Training LinkAsTorchModel-wrapped Chainer model using PyTorch + Ignite?
msakai opened this issue · comments
Migration scenario https://chainer.github.io/migration-guide/#h.y7ovx8en8cp7 says:
It might be easier to port in this order:
- Training script (optimizer / updater / evaluator / ...)
- In order to use PyTorch optimizer to train a Chainer model, you will need cpm.LinkAsTorchModel.
- Dataset / preprocessing
- Dataset is in general compatible between Chainer and PyTorch. This part can be delayed but also should be easy to do.
- Model
- See the mapping of functions/modules below in this document.
But, in 1, cpm.LinkAsTorchModel
does not override Module.forward
, so that wrapped module cannot be trained using PyTorch + Ignite directly (i.e. If it is given to ignite.engine.create_supervised_evaluator
and Engine.run
is invoked, then NotImplementedError
is raised).
Is there a supposed way to train wrapped Chainer model using PyTorch (+ Ignite) in phase 1?
Can you provide a minimal example to reproduce this? thanks!
I originally was trying to port https://github.com/pfnet-research/chainer-formulanet/, but I made smaller example here https://gist.github.com/msakai/eb3cdeb3d39fa8393397bc562210edd7.
$ python train_mnist_pytorch.py
Device: @numpy
# unit: 1000
# Minibatch-size: 100
# epoch: 20
Traceback (most recent call last):
File "train_mnist_pytorch.py", line 179, in <module>
main()
File "train_mnist_pytorch.py", line 175, in main
trainer.run(train_loader, max_epochs=args.epoch)
File "/home/sakai/.pyenv/versions/anaconda3-2019.07/lib/python3.7/site-packages/ignite/engine/engine.py", line 446, in run
self._handle_exception(e)
File "/home/sakai/.pyenv/versions/anaconda3-2019.07/lib/python3.7/site-packages/ignite/engine/engine.py", line 410, in _handle_exception
raise e
File "/home/sakai/.pyenv/versions/anaconda3-2019.07/lib/python3.7/site-packages/ignite/engine/engine.py", line 433, in run
hours, mins, secs = self._run_once_on_dataset()

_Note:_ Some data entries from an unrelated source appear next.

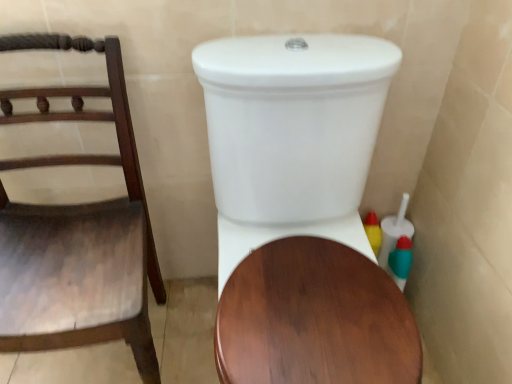 This screenshot has height=384, width=512. What do you see at coordinates (301, 211) in the screenshot?
I see `white glossy toilet at center` at bounding box center [301, 211].

Locate an element on the screen. The image size is (512, 384). white glossy toilet at center is located at coordinates (301, 211).

Image resolution: width=512 pixels, height=384 pixels. Describe the element at coordinates (78, 234) in the screenshot. I see `wooden chair at left` at that location.

Find the location of `wooden chair at left`. wooden chair at left is located at coordinates (78, 234).

Image resolution: width=512 pixels, height=384 pixels. I want to click on white glossy toilet at center, so click(x=301, y=211).

Would you say wooden chair at left is to the left or to the right of white glossy toilet at center in the picture?

Based on their positions, wooden chair at left is located to the left of white glossy toilet at center.

Looking at this image, which is in front, wooden chair at left or white glossy toilet at center?

Positioned in front is white glossy toilet at center.

Is point (145, 239) more distant than point (307, 113)?

Yes, it is behind point (307, 113).

From the image's perspective, is wooden chair at left positioned above or below white glossy toilet at center?

wooden chair at left is above white glossy toilet at center.

Based on the photo, from a real-world perspective, is wooden chair at left above or below white glossy toilet at center?

Clearly, from a real-world perspective, wooden chair at left is below white glossy toilet at center.

Considering the sizes of objects wooden chair at left and white glossy toilet at center in the image provided, who is thinner, wooden chair at left or white glossy toilet at center?

With smaller width is wooden chair at left.

Can you confirm if wooden chair at left is taller than white glossy toilet at center?

No, wooden chair at left is not taller than white glossy toilet at center.

Which of these two, wooden chair at left or white glossy toilet at center, is smaller?

wooden chair at left.

Is wooden chair at left inside the boundaries of white glossy toilet at center, or outside?

wooden chair at left is not inside white glossy toilet at center, it's outside.

Would you consider wooden chair at left to be distant from white glossy toilet at center?

No, wooden chair at left is not far away from white glossy toilet at center.

Is wooden chair at left positioned with its back to white glossy toilet at center?

No, wooden chair at left's orientation is not away from white glossy toilet at center.

Locate an element on the screen. toilet in front of the wooden chair at left is located at coordinates (301, 211).

Considering the relative positions of white glossy toilet at center and wooden chair at left in the image provided, is white glossy toilet at center to the left of wooden chair at left from the viewer's perspective?

Incorrect, white glossy toilet at center is not on the left side of wooden chair at left.

Relative to wooden chair at left, is white glossy toilet at center in front or behind?

Visually, white glossy toilet at center is located in front of wooden chair at left.

Is point (359, 86) closer or farther from the camera than point (131, 163)?

Clearly, point (359, 86) is closer to the camera than point (131, 163).

From the image's perspective, is white glossy toilet at center beneath wooden chair at left?

Yes, from the image's perspective, white glossy toilet at center is beneath wooden chair at left.

From a real-world perspective, is white glossy toilet at center above or below wooden chair at left?

From a real-world perspective, white glossy toilet at center is physically above wooden chair at left.

Can you confirm if white glossy toilet at center is thinner than wooden chair at left?

In fact, white glossy toilet at center might be wider than wooden chair at left.

From their relative heights in the image, would you say white glossy toilet at center is taller or shorter than wooden chair at left?

white glossy toilet at center is taller than wooden chair at left.

In terms of size, does white glossy toilet at center appear bigger or smaller than wooden chair at left?

In the image, white glossy toilet at center appears to be larger than wooden chair at left.

Would you say wooden chair at left is part of white glossy toilet at center's contents?

No, wooden chair at left is located outside of white glossy toilet at center.

Is the surface of white glossy toilet at center in direct contact with wooden chair at left?

No, white glossy toilet at center is not beside wooden chair at left.

Is white glossy toilet at center turned away from wooden chair at left?

No, white glossy toilet at center is not facing the opposite direction of wooden chair at left.

How far apart are white glossy toilet at center and wooden chair at left?

white glossy toilet at center and wooden chair at left are 13.64 inches apart from each other.

Find the location of a particular element. This screenshot has width=512, height=384. chair on the left of white glossy toilet at center is located at coordinates (78, 234).

Locate an element on the screen. The image size is (512, 384). toilet to the right of wooden chair at left is located at coordinates (301, 211).

At what (x,y) coordinates should I click in order to perform the action: click on toilet above the wooden chair at left (from a real-world perspective). Please return your answer as a coordinate pair (x, y). The width and height of the screenshot is (512, 384). Looking at the image, I should click on (301, 211). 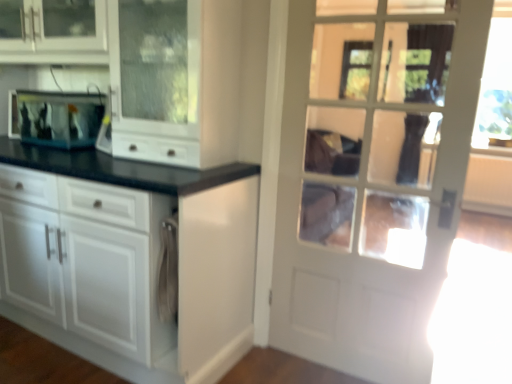 Where is `vacant space to the left of white glass door at upper right`? This screenshot has height=384, width=512. vacant space to the left of white glass door at upper right is located at coordinates (280, 372). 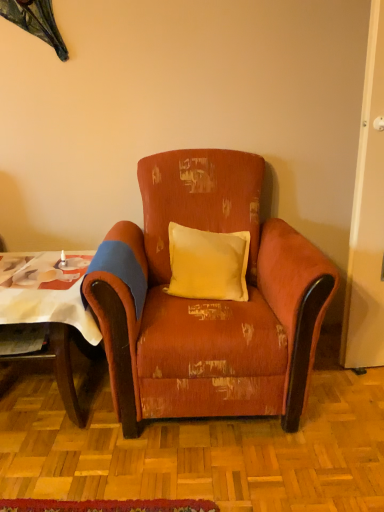 Question: Is yellow fabric pillow at center wider than wooden table at left?

Choices:
 (A) yes
 (B) no

Answer: (B)

Question: Is yellow fabric pillow at center smaller than wooden table at left?

Choices:
 (A) no
 (B) yes

Answer: (B)

Question: From the image's perspective, is yellow fabric pillow at center on wooden table at left?

Choices:
 (A) no
 (B) yes

Answer: (B)

Question: Is yellow fabric pillow at center not close to wooden table at left?

Choices:
 (A) no
 (B) yes

Answer: (A)

Question: From the image's perspective, is yellow fabric pillow at center beneath wooden table at left?

Choices:
 (A) yes
 (B) no

Answer: (B)

Question: Do you think wooden table at left is within yellow fabric pillow at center, or outside of it?

Choices:
 (A) inside
 (B) outside

Answer: (B)

Question: In the image, is wooden table at left positioned in front of or behind yellow fabric pillow at center?

Choices:
 (A) front
 (B) behind

Answer: (A)

Question: From a real-world perspective, is wooden table at left positioned above or below yellow fabric pillow at center?

Choices:
 (A) below
 (B) above

Answer: (A)

Question: Considering the relative positions of wooden table at left and yellow fabric pillow at center in the image provided, is wooden table at left to the left or to the right of yellow fabric pillow at center?

Choices:
 (A) right
 (B) left

Answer: (B)

Question: Visually, is distressed orange fabric armchair at center positioned to the left or to the right of yellow fabric pillow at center?

Choices:
 (A) left
 (B) right

Answer: (A)

Question: From a real-world perspective, is distressed orange fabric armchair at center above or below yellow fabric pillow at center?

Choices:
 (A) below
 (B) above

Answer: (A)

Question: From the image's perspective, is distressed orange fabric armchair at center above or below yellow fabric pillow at center?

Choices:
 (A) below
 (B) above

Answer: (A)

Question: In terms of width, does distressed orange fabric armchair at center look wider or thinner when compared to yellow fabric pillow at center?

Choices:
 (A) wide
 (B) thin

Answer: (A)

Question: From a real-world perspective, is distressed orange fabric armchair at center above or below wooden table at left?

Choices:
 (A) below
 (B) above

Answer: (B)

Question: In terms of height, does distressed orange fabric armchair at center look taller or shorter compared to wooden table at left?

Choices:
 (A) tall
 (B) short

Answer: (A) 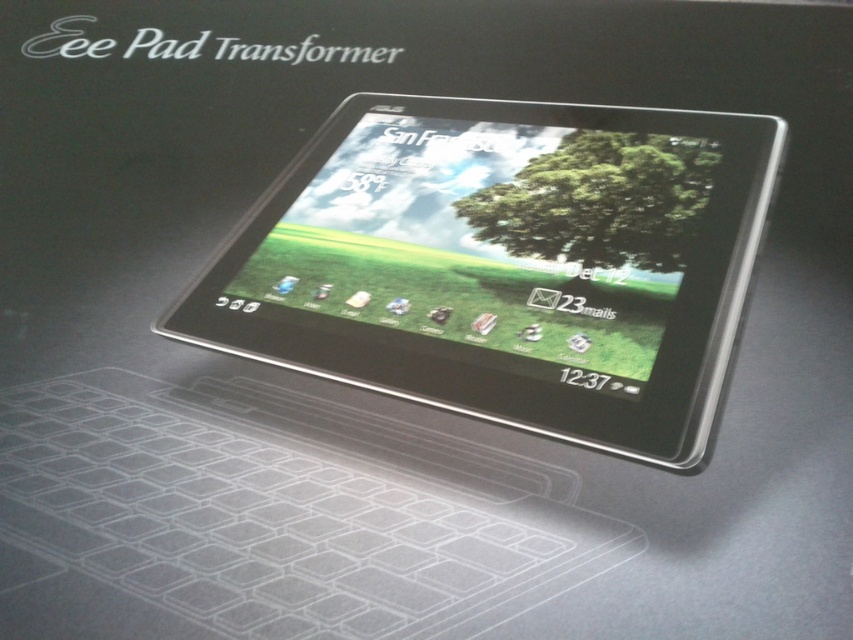 You are an engineer inspecting the Eee Pad Transformer display. You notice a specific point at coordinates (506,262). What object is located at that point?

The point at (506,262) is where the satin black tablet at center is located.

You are holding a smartphone and looking at the tablet displayed in the image. Which object is closer to you between the satin black tablet at center and the green matte tree at center?

The satin black tablet at center is closer to you as it is in front of the green matte tree at center. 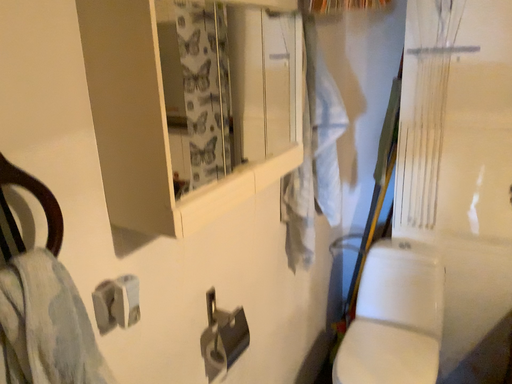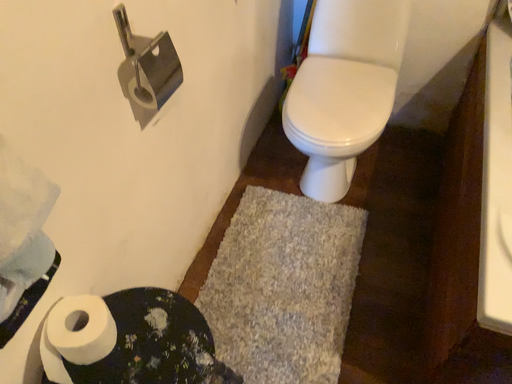 Question: How did the camera likely rotate when shooting the video?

File "/home/sakai/.pyenv/versions/anaconda3-2019.07/lib/python3.7/site-packages/ignite/engine/engine.py", line 399, in _run_once_on_dataset
self._handle_exception(e)
File "/home/sakai/.pyenv/versions/anaconda3-2019.07/lib/python3.7/site-packages/ignite/engine/engine.py", line 410, in _handle_exception
raise e
File "/home/sakai/.pyenv/versions/anaconda3-2019.07/lib/python3.7/site-packages/ignite/engine/engine.py", line 391, in _run_once_on_dataset
self.state.output = self._process_function(self, batch)
File "/home/sakai/.pyenv/versions/anaconda3-2019.07/lib/python3.7/site-packages/ignite/engine/__init__.py", line 49, in _update
y_pred = model(x)
File "/home/sakai/.pyenv/versions/anaconda3-2019.07/lib/python3.7/site-packages/torch/nn/modules/module.py", line 541, in __call__
result = self.forward(*input, **kwargs)
File "/home/sakai/.pyenv/versions/anaconda3-2019.07/lib/python3.7/site-packages/torch/nn/modules/module.py", line 97, in forward
raise NotImplementedError
NotImplementedError
My attempt is just for familiarizing myself with PyTorch and porting from Chainer.
So it's not a serious issue and I'm not in hurry.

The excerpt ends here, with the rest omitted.